Usually, a party’s top leader gets into the fray from more than one constituency to either improve the party’s prospects in a new geography or demography or as insurance when they face the danger of losing their traditional constituency. In KCR’s case, it is not that Kamareddy and Gajwel represent two separate regions – like the east and west or the north and south of Telangana. Kamareddy is almost next to Gajwel, with only Dubbak separating the two. Both constituencies are similar in their demographics – rural and equidistant from Hyderabad. That leaves the fear of loss from Gajwel as the only reason for KCR choosing to contest from two almost adjacent constituencies. Evidently, the repeated threats by BJP leader Eatala Rajender, who won the Huzurabad by-election, despite KCR using all his might to defeat him have rattled KCR. His pride and, more importantly, his claim to the leadership of the Telangana statehood agitation, on which his party’s political fortunes depend, was at stake.

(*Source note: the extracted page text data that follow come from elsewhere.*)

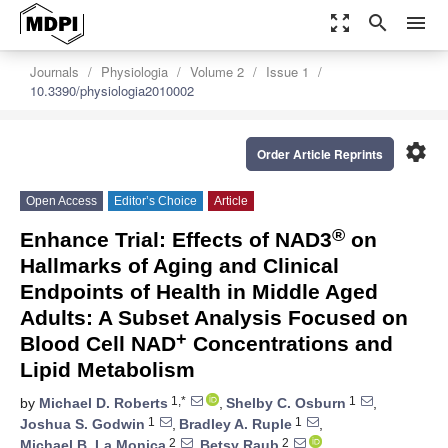
zoom_out_map
search
menu
Journals
Physiologia
Volume 2
Issue 1
10.3390/physiologia2010002
settings
Order Article Reprints
Open Access
Editor’s Choice
Article
®
Enhance Trial: Effects of NAD3
on
Hallmarks of Aging and Clinical
Endpoints of Health in Middle Aged
Adults: A Subset Analysis Focused on
+
Blood Cell NAD
Concentrations and
Lipid Metabolism
1,*
1
by
Michael D. Roberts
,
Shelby C. Osburn
,
1
1
Joshua S. Godwin
,
Bradley A. Ruple
,
2
2
Michael B. La Monica
,
Betsy Raub
,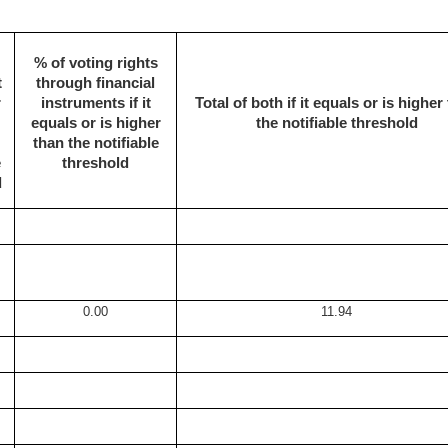
% of voting rights
t
through financial
r
instruments if it
Total of both if it equals or is higher
equals or is higher
the notifiable threshold
than the notifiable
e
threshold
d
0.00
11.94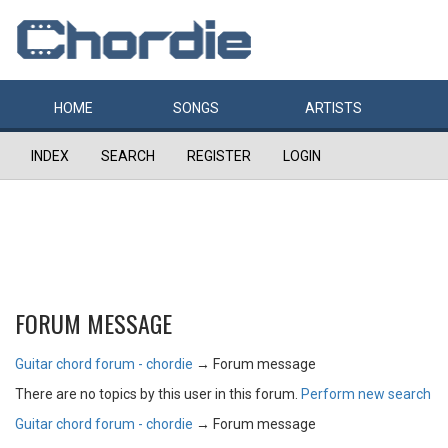
HOME
SONGS
ARTISTS
INDEX
SEARCH
REGISTER
LOGIN
FORUM MESSAGE
Guitar chord forum - chordie
→
Forum message
There are no topics by this user in this forum.
Perform new search
Guitar chord forum - chordie
→
Forum message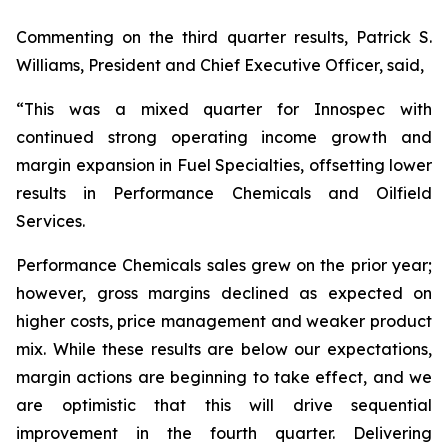
Commenting on the third quarter results, Patrick S.
Williams, President and Chief Executive Officer, said,
“This was a mixed quarter for Innospec with
continued strong operating income growth and
margin expansion in Fuel Specialties, offsetting lower
results in Performance Chemicals and Oilfield
Services.
Performance Chemicals sales grew on the prior year;
however, gross margins declined as expected on
higher costs, price management and weaker product
mix. While these results are below our expectations,
margin actions are beginning to take effect, and we
are optimistic that this will drive sequential
improvement in the fourth quarter. Delivering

The other significant feature of the candidate list is that despite an apparent disaffection among the voters against tens of BRS MLAs, the BRS supremo repeated all current MLAs with a few exceptions. While KCR chose a new candidate for Vemulawada because the current MLA’s citizenship was in question, in Korutla and Secunderabad Cantonment, he gave tickets to the offspring of the erstwhile MLAs. The only real changes were in six seats.
Firstly, it became apparent that KCR’s daughter, Kavitha, and his son, Taraka Rama Rao, did not have a say. On the one hand, the meagre number of tickets, amounting to less than six per cent, allocated to women discredited Kavitha’s attempt to project herself as a champion of women’s rights, while on the other, the absence of young leaders who had already started their election campaigning based on Rama Rao’s assurances laid bare the lack of confidence his father had in his political acumen. Taraka Rama Rao had to leave for foreign shores to hide his embarrassment.

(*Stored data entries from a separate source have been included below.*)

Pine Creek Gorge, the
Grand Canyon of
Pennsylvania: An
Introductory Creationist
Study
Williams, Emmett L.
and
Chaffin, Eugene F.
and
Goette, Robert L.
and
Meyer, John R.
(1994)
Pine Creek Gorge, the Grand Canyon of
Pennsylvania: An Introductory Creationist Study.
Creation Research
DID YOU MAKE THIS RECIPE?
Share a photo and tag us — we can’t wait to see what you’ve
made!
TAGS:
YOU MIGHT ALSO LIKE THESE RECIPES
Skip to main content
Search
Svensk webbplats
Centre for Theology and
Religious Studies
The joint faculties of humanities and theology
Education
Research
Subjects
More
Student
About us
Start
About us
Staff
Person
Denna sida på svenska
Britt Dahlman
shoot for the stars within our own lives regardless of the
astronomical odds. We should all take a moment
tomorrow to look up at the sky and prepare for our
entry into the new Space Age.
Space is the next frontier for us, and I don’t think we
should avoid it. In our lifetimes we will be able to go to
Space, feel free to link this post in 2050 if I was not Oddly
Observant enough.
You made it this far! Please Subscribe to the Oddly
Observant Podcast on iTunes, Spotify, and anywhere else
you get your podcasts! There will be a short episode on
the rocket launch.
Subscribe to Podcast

Secondly, of the six MLAs denied tickets, five were MLAs from constituencies reserved for Scheduled Castes and Scheduled Tribes. The reasons cited for replacing the MLAs – allegations of impropriety against them and their lack of energetic participation in party programs, were to be taken seriously, then a lot more MLAs should have been replaced. It is anybody’s guess why KCR dared to replace only candidates from reserved constituencies, as even worse allegations, like those of corruption, sexual harassment, encroachment of public lands were made against those MLAs belonging to politically dominant castes.
Thirdly, it became clear that KCR intentionally pushed the Communists – CPI and CPM – towards the Congress. While he needed their support to defeat Rajagopal Reddy, the BJP candidate in Munugode by-election, where the Congress was too weak to split the opposition vote, in the upcoming Assembly election, his strategy is to strengthen the Congress so that the opposition vote does not consolidate with the BJP. He is confident that, like in 2014 and 2018, the Congress and the Communists will have no objection to their winning MLAs joining the BRS after the elections.

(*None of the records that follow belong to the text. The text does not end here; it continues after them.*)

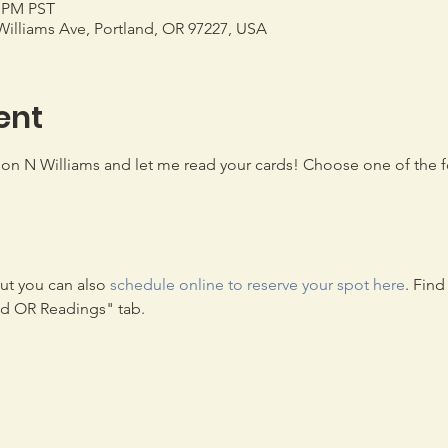
0 PM PST
illiams Ave, Portland, OR 97227, USA
ent
n N Williams and let me read your cards! Choose one of the fo
t you can also 
schedule online to reserve your spot here
. Fin
nd OR Readings" tab.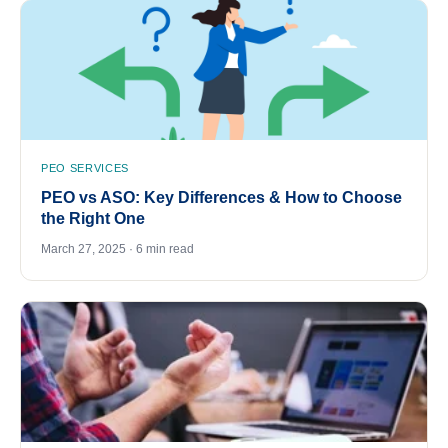
PEO SERVICES
PEO vs ASO: Key Differences & How to Choose
the Right One
March 27, 2025 · 6 min read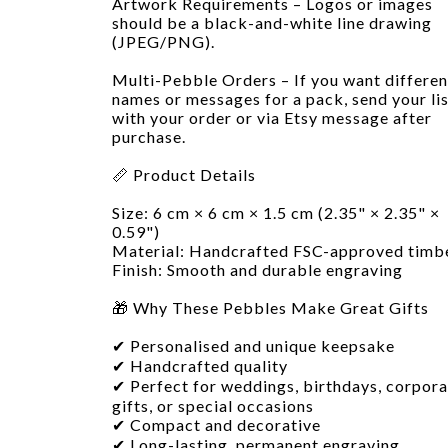
Artwork Requirements – Logos or images
should be a black-and-white line drawing
(JPEG/PNG).
Multi-Pebble Orders – If you want differen
names or messages for a pack, send your li
with your order or via Etsy message after
purchase.
📏 Product Details
Size: 6 cm × 6 cm × 1.5 cm (2.35" × 2.35" ×
0.59")
Material: Handcrafted FSC-approved timb
Finish: Smooth and durable engraving
🎁 Why These Pebbles Make Great Gifts
✔ Personalised and unique keepsake
✔ Handcrafted quality
✔ Perfect for weddings, birthdays, corpora
gifts, or special occasions
✔ Compact and decorative
✔ Long-lasting, permanent engraving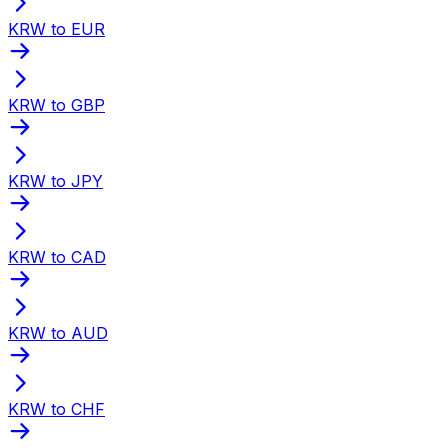
KRW to EUR
KRW to GBP
KRW to JPY
KRW to CAD
KRW to AUD
KRW to CHF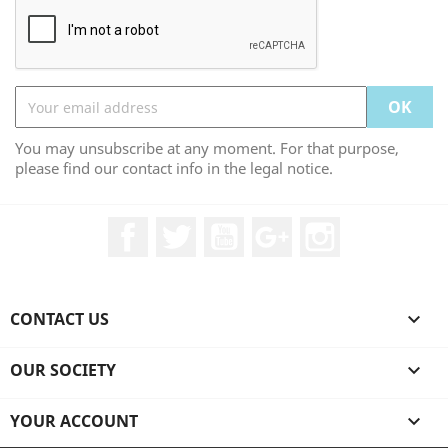
You may unsubscribe at any moment. For that purpose,
please find our contact info in the legal notice.
Facebook
Twitter
YouTube
Google +
Instagram
CONTACT US

OUR SOCIETY

YOUR ACCOUNT


Fourthly, as soon as the list of candidates was announced, the Media was agog with the news that the list did not include a single candidate from the numerically strong Mudiraj community to which Eatela Rajender belongs to. Some reports mentioned that only one person from the community was given a ticket. In either case KCR seems to have lost any hope of getting votes from the Mudiraj community. Not just Mudiraj community, but the disproportionately lower number of tickets allocated to Other Backward Class (OBC) candidates points to KCR’s thinking on electability. After 10 years of his rule in Telangana, he is confident that no social change was allowed in Telangana, and he has ensured the politically dominant castes are made even stronger since Telangana’s formation.
And finally, to ensure the victory of All India Majlis-e-Ittehadul (AIMIM) party, which he calls a friendly party, KCR will field candidates from all constituencies where MIM usually wins. The calculation is obvious for any casual observer of Old City’s politics.